В «Бедности и благородстве души» две любящие друг друга кузины, одна легкомысленная и игривая, а другая мечтательная и пылкая, обретали себе женихов по нраву, а вторая еще и находила отца, с которым была с рождения разлучена. При всем несходстве характеров обе девушки были наделены искренней и глубокой чувствительностью. Такая пара женских персонажей была характерна для всей традиции комедии и комической оперы (см.: Calder 1993: 109–110), Коцебу только поднял субретку до статуса равноправной героини. Соотношение двух главных женских характеров в этой сентиментальной комедии было таким же, как в «Новой Элоизе».
Сестры Соковнины вместе с Александром Тургеневым (см.: 50: 59 об.) отвели Андрею Кайсарову роль отца, а он уж сам довообразил их в качестве участниц будущего спектакля.

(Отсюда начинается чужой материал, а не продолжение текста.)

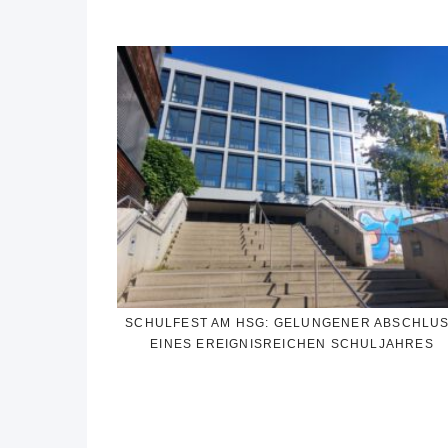
SCHULFEST AM HSG: GELUNGENER ABSCHLU
EINES EREIGNISREICHEN SCHULJAHRES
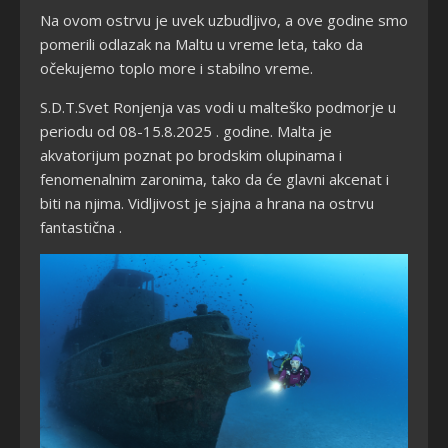
Na ovom ostrvu je uvek uzbudljivo, a ove godine smo
pomerili odlazak na Maltu u vreme leta, tako da
očekujemo toplo more i stabilno vreme.
S.D.T.Svet Ronjenja vas vodi u malteško podmorje u
periodu od 08-15.8.2025 . godine. Malta je
akvatorijum poznat po brodskim olupinama i
fenomenalnim zaronima, tako da će glavni akcenat i
biti na njima. Vidljivost je sjajna a hrana na ostrvu
fantastična .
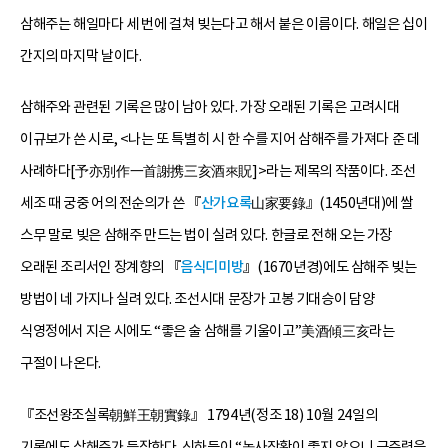
삼해주는 해일마다 세 번에 걸쳐 빚는다고 해서 붙은 이름이다. 해일은 십이
간지의 마지막 날이다.
삼해주와 관련된 기록은 많이 남아 있다. 가장 오래된 기록은 고려시대
이규보가 쓴 시로, <나는 또 특별히 시 한 수를 지어 삼해주를 가져다 준 데
사례하다[予亦別作一首謝携三亥酒來貺]>라는 제목의 작품이다. 조선
세조 때 궁중 어의 전순의가 쓴 『
산가요록
山家要錄』(1450년대)에 쌀
스무 말로 빚은 삼해주 만드는 법이 실려 있다. 한글로 전해 오는 가장
오래된 조리서인 장계향의 『
음식디미방
』(1670년경)에도 삼해주 빚는
방법이 네 가지나 실려 있다. 조선시대 문장가 고봉 기대승이 담양
식영정에서 지은 시에도 “좋은 술 삼해를 기울이고”美酒傾三亥라는
구절이 나온다.
『조선왕조실록朝鮮王朝實錄』 1794년(정조 18) 10월 24일의
기록에도 삼해주가 등장한다. 신하들이 “농사작황이 좋지 않으니 금주령을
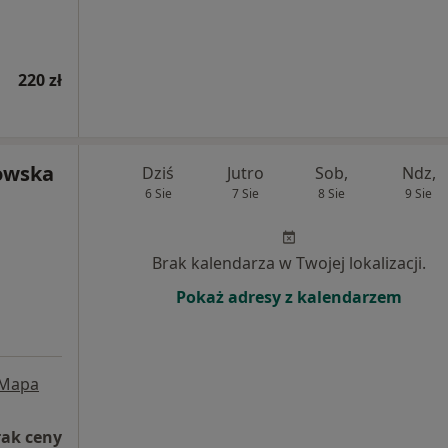
220 zł
owska
Dziś
Jutro
Sob,
Ndz,
6 Sie
7 Sie
8 Sie
9 Sie
Brak kalendarza w Twojej lokalizacji.
Pokaż adresy z kalendarzem
Mapa
rak ceny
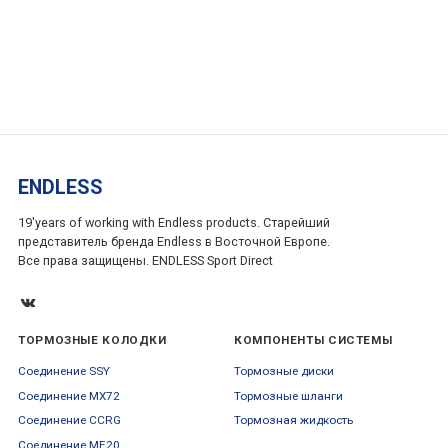
ENDLESS
19'years of working with Endless products. Старейший
представитель бренда Endless в Восточной Европе.
Все права защищены. ENDLESS Sport Direct
ТОРМОЗНЫЕ КОЛОДКИ
КОМПОНЕНТЫ СИСТЕМЫ
Соединение SSY
Тормозные диски
Соединение MX72
Тормозные шланги
Соединение CCRG
Тормозная жидкость
Соединение ME20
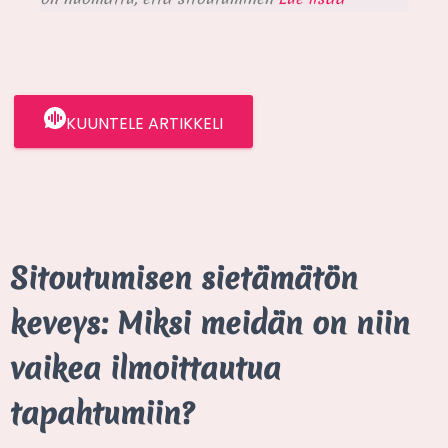
KUUNTELE ARTIKKELI
Sitoutumisen sietämätön
keveys: Miksi meidän on niin
vaikea ilmoittautua
tapahtumiin?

Падать перед ним на колени должна была Екатерина Михайловна, а в роли игривой кузины он видел Анну Михайловну. Не исключено, что Андрей Иванович так горячо воспринял безобидные фантазии Кайсарова из-за того, что «резвость и наивность» Анны Михайловны начинали вызывать у него беспокойство.
В «Отчете Императорской Публичной библиотеки за 1893 год» опубликованы два листка из архива Жуковского. Один из них – мадригал, написанный на выпавший во время игры фант сочинить «стихи к глазам Анны Михайловны Соковниной» вместе с ее ответом и новой репликой автора. Адресат стихотворения назван здесь «Филлидой». Второй листок, явно связанный с первым по содержанию, представляет собой шуточное письмо:
Покорно благодарю за коврижку. Она не только прекрасна, она безподобна, несравненна, потому что от вас! Я ел ее с такой приятностью, с таким восхищением, что не увидел, как съел; так скоро все проходит в свете; одно только не пройдет вечно и то не в свете, а во мне. Кат<ерина> Мих<айловна> в своем письме пишет ко мне, что хорошо радоваться любовью других, если своего предмета нет, – а я хотя и имею предмет милой, достойной любви; но не радоваться, а плакать должен. Пожалейте обо мне. Вы так жалостивы и – безжалостны!
Прочтите еще раз для памяти песню «Филлида, я любим тобою»! А после нея «Послание к жестокой»[124]. Эти две пиесы неразлучны! Но вы, я думаю, о них и позабыли! Бог вам судья! (Отчет 1893: 122–123)
В публикации эти документы датированы 1803–1804 годами. А. Н. Веселовский поменял датировку на 1802–1803-й, указывая, что после смерти Андрея Ивановича их шутливый тон был бы невозможен (Отчет 1893: 122; ср.: Веселовский 1999: 71). Представляется, однако, что атмосфера сентиментальной фривольности, отразившаяся в этих документах, характерна именно для 1801 года, времени постоянных визитов к Соковниным братьев Тургеневых, Жуковского и Костогорова (см.: АБТ: 254). Именно тогда Екатерина Михайловна, у которой еще не было, как она выразилась, «своего предмета» для воздыханий, могла «радоваться любовью» младшей сестры. После отъезда Александра Ивановича в начале 1802 года сначала в Петербург, а потом в Геттинген подобное кокетство с возлюбленной друга едва ли могло быть возможным для Жуковского.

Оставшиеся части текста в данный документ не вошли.